[Dataset entries]
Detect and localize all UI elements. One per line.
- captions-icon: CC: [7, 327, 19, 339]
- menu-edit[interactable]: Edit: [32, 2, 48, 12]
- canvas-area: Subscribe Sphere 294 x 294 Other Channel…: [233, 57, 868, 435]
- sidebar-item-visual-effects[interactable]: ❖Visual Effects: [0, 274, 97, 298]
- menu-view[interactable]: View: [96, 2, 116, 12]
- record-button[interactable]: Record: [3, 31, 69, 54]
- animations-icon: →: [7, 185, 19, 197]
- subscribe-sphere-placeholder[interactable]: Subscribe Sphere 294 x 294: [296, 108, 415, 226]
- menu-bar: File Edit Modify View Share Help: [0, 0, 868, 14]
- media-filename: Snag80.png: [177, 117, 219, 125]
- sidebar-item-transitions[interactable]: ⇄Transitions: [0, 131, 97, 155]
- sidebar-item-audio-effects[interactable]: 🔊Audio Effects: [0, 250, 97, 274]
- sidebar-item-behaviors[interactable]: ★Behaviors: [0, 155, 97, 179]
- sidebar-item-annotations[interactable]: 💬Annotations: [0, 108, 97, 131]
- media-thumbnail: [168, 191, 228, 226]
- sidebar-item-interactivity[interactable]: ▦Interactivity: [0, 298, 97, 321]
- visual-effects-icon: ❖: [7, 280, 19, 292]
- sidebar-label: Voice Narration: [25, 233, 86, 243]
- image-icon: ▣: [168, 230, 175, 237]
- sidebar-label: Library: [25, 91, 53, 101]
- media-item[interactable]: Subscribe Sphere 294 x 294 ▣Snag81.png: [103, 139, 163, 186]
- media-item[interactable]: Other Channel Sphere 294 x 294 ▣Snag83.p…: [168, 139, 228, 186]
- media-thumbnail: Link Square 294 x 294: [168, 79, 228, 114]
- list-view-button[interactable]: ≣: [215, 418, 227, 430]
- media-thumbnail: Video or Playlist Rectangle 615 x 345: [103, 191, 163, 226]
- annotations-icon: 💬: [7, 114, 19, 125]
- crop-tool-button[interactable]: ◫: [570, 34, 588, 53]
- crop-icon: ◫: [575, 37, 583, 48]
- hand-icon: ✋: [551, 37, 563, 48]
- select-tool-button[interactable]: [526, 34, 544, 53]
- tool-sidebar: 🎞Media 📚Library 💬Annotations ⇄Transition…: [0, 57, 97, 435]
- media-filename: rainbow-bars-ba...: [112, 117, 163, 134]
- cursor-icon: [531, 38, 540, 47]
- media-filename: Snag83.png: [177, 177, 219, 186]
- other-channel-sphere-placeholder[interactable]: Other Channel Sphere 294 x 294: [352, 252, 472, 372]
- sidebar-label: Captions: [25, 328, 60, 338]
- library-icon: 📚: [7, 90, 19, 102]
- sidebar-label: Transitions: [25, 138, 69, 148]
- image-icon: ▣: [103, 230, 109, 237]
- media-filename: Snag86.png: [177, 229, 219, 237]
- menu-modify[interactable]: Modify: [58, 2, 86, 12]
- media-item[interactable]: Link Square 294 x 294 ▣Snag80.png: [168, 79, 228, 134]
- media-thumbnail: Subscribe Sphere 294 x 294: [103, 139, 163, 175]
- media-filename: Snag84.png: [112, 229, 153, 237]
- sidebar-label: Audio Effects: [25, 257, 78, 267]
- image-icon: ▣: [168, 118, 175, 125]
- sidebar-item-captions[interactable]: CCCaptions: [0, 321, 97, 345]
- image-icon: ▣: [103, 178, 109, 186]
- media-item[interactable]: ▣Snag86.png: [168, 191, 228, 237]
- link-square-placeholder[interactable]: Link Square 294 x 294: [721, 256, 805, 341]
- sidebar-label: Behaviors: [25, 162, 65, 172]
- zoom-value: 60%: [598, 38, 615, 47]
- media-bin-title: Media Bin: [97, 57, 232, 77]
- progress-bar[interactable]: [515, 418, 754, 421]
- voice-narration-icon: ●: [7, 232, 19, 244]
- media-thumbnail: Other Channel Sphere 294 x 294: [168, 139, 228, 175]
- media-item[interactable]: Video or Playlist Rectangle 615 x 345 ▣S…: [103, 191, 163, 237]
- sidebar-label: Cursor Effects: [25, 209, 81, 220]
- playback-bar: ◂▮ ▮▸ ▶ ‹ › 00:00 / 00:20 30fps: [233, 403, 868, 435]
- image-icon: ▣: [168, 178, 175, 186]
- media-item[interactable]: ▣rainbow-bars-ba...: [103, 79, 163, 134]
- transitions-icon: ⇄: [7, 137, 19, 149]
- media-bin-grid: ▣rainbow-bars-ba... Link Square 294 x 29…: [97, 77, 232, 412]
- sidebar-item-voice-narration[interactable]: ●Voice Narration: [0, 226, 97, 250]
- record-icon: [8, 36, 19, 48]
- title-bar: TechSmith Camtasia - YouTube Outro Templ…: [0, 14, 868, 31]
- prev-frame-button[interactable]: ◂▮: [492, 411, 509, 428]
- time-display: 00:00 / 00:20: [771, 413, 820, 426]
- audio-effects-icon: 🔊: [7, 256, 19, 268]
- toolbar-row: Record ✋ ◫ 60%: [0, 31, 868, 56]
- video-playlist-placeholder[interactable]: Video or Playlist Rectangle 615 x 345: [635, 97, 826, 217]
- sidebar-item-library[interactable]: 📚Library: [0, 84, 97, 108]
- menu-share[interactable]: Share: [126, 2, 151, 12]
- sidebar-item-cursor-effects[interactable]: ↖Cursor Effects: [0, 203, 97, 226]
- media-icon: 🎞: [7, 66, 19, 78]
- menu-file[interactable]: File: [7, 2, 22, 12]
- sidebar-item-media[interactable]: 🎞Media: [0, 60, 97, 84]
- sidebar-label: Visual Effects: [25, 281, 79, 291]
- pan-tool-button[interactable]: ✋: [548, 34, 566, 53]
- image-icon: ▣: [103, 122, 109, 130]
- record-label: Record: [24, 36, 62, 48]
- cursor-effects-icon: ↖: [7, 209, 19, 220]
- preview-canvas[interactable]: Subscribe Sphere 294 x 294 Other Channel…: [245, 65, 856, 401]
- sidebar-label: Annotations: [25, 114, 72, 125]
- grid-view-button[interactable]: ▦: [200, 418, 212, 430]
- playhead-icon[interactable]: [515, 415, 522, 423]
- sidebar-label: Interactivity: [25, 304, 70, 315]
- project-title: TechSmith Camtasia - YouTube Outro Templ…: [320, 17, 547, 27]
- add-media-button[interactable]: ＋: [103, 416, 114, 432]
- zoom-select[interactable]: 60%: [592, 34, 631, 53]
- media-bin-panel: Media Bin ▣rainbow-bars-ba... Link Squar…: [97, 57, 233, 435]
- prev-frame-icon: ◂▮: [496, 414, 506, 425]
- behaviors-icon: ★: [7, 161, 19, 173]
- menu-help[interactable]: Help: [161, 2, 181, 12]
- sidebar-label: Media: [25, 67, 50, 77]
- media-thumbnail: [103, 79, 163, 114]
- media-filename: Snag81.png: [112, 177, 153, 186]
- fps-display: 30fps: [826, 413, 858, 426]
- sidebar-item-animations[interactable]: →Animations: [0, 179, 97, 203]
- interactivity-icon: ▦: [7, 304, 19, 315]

▸ **Your instructions**: Work out how many lines of the data hold the string "Other". Reply with that number alone.

▸ **Answer**: 5